Tapacurá, o retorno.
O período de chuvas no Recife sempre flerta com o surgimento do boato clássico. Em 2011, porém, ele voltou a de fato assustar muita gente. Já na era da internet e das redes sociais, “Tapacurá estourou nos Trending Topics”, como escreveu, na época, a jornalista Teta Barbosa, 45, em seu antigo blog, o Batida Salve Todos. Para ela, inclusive, a reedição do boato teve uma pegada de brincadeira e bom humor afinal, o Recife pode ter o título de maior cidade boateira em linha reta, mas tem também o de cidade da resenha.
>>> O texto de Teta Barbosa na íntegra: Fica, vai ter boato!
“Faz parte da ‘gréa’, o recifense gosta da ‘gréa’! Acho que o primeiro foi um boato de verdade, causou pânico, mas o segundo foi uma grande tiração de onda. É verdade que há um trauma muito grande e toda vez que chove rola um pouco de ‘Cuidado! Vai ter maré alta…’ e naquele, em 2011, teve até uma história de Carpina que, meu Deus do céu, ninguém nem sabia que tinha uma barragem em Carpina”, lembra com bom humor.
“Foi justamente o que contei no texto. Eu morava em Aldeia e estava indo trabalhar. Meu pai, que tem um pânico da história porque viveu o primeiro boato e correu pra casa para buscar minha mãe, aquela confusão toda, me ligou. ‘Volte para casa pelo amor de Deus!’. Quando eu voltei, fiquei sem ter o que fazer em casa e fui olhar o Twitter. Na época não existiam memes, mas eram como se fossem memes.
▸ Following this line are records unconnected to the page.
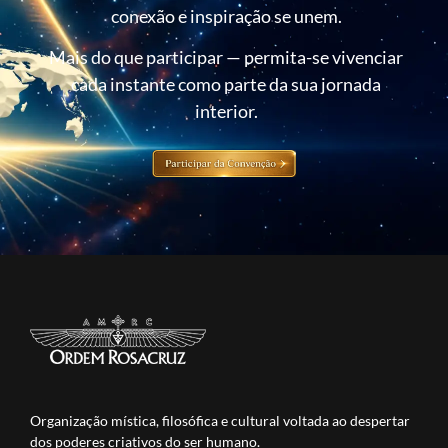
conexão e inspiração se unem.
Mais do que participar — permita-se vivenciar
cada instante como parte da sua jornada
interior.
Organização mística, filosófica e cultural voltada ao despertar
dos poderes criativos do ser humano.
No Twitter tinham tantas frases engraçadas, que eu fui anotando e cito várias delas no texto. Eu tinha um blog de moda, mas eu sempre escrevi bastante e os meus textos estavam ficando cada vez maiores. Inclusive, os de moda. Este sobre Tapacurá fui eu em Aldeia, sozinha, sem ter o que fazer, lendo o Twitter e tomando vinho”, completou.
O encontro de 1975 com 2011 e o perigo que as fake news representam
Homero Fonseca e Teta Barbosa, jornalistas que escreveram sobre um dos boatos mais famosos do Recife, concordam que fake news são muito perigosas. Destacam o paradoxo da má informação em tempos de informação excessiva e até como o fenômeno influenciou a última eleição para presidente do Brasil.
“Acontece uma grande falta de informação no meio de tanta informação. As pessoas, de uma maneira geral, desde o caso de Tapacurá até hoje, não se aprofundam do assunto. Não perguntam: o que foi que aconteceu? Quando? Aonde? Essa informação veio de onde? Apesar de estarem ‘lendo mais’, porque estão lendo coisas de Twitter, Facebook e Instagram, as pessoas leem a foto e já deduzem toda a história pelas fotos. Cai no boato, menina!”, afirma Teta.
Inclusive, cair em boato não é um “privilégio” do Recife. “Não é só o recifense, não. Isso faz parte da coletividade humana. Nós estamos vivendo momentos políticos complicados no mundo e tem gente que acredita nas fakes news não só no Recife, mas no Brasil inteiro e isso teve influência em uma eleição presidencial. Essa tendência das pessoas de acreditarem em conspirações e coisas alarmantes é muito grande. Quando é favorecida, há um fato novo, a fake news é produzida em massa, tem a intenção de confundir, de mistificar as pessoa, é uma arma poderosa e perigosíssima, como aconteceu nas últimas eleições presidenciais. Ou seja, se aproveita da situação dessas pessoas em situação de crise, de desalento, de medo”, reforça Homero.